If you’d like to contribute here, that begins with reading closely, paying attention and understanding what is being said. Misunderstanding happens, we realize, but misunderstanding that leads you to misconstrue and misrepresent what people said, that’s a problem that won’t be tolerated.
They might not have overtly defended Edwards behavior, but in a backhand defense, they said this,”Elizabeth Edwards may have been Mother Teresa in public, Paula Deen in the kitchen and the Whore of Babylon in the sack. Or not. Some who have better knowledge than any of us have described her as a woman driven by even greater political ambitions than her husband – in other words, they’re saying she had a whiff of the Hillary about her – and that’s not an odor associated with the kind of universal sympathy she’s received of late. She may also be colder than the walk-in freezer at Applebee’s and John may have forgotten what sex was like long before cancer struck. Or she may have condoned his Willy Walkabout act. Or she may have had affairs herself. The truth may be such that if we knew all the details we wouldn’t wonder how he could cheat on her, we’d wonder why it didn’t happen sooner.”
Sounds like when Jill Ireland, when questioned about one of Clinton’s misogynistic flings, rationalized it by saying it was like a “Date gone bad.”
That passage exists in a context, Jeff.
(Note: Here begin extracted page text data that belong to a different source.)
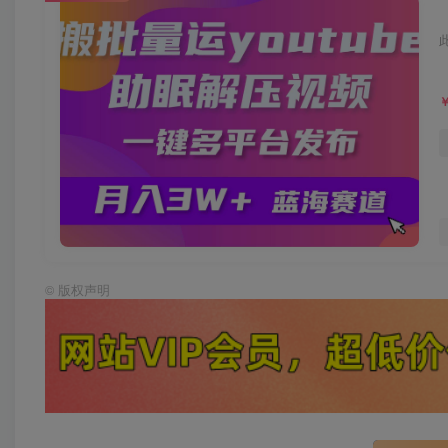
©
版权声明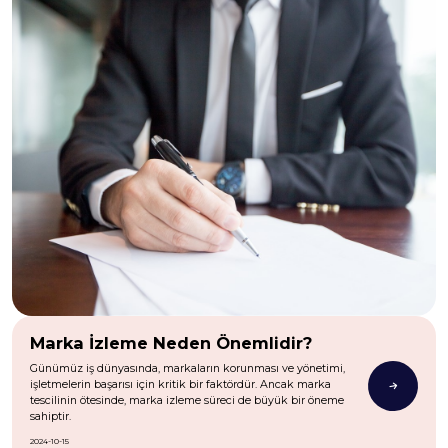
Marka İzleme Neden Önemlidir?
Günümüz iş dünyasında, markaların korunması ve yönetimi,
işletmelerin başarısı için kritik bir faktördür. Ancak marka
tescilinin ötesinde, marka izleme süreci de büyük bir öneme
sahiptir.
2024-10-15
Trying to decontextualize it doesn’t work so well when the entire post is, you know, just up the page.
Actually, before this whole “defense” meme has a chance to pick up steam among the “didn’t read it” and “let’s derail it” crowds, let me provide some specific moments for you to consider:
…toxic, Viagra-addled nuclear dumpster grease fire Johnny the Train from Hell
…Infidelity Triple Crown (babydaddy, divorce, engagement to babymama)
…I’ve been around long enough to know better than to confuse the message with the campaigning man. Still, who knew it was going to go this wrong?
…Dumbass
…a goddamned idiot
…you touched off a debate over whether or not the fucking National Enquirer is deserving of (or eligible for) a Pulitzer Prize! Nothing you ever did or ever will do can top that for legacy: may vandals spray paint it on your tombstone every year on the anniversary of your death until the end of time.
…his hijinks
…who knows if he’d have followed through on his promises? He may have turned out just like the guy who eventually won.
…lightweight…. too one-dimensional…not substantive enough
Man, if that’s what a defense looks like, the gods help whoever I decide to attack, huh?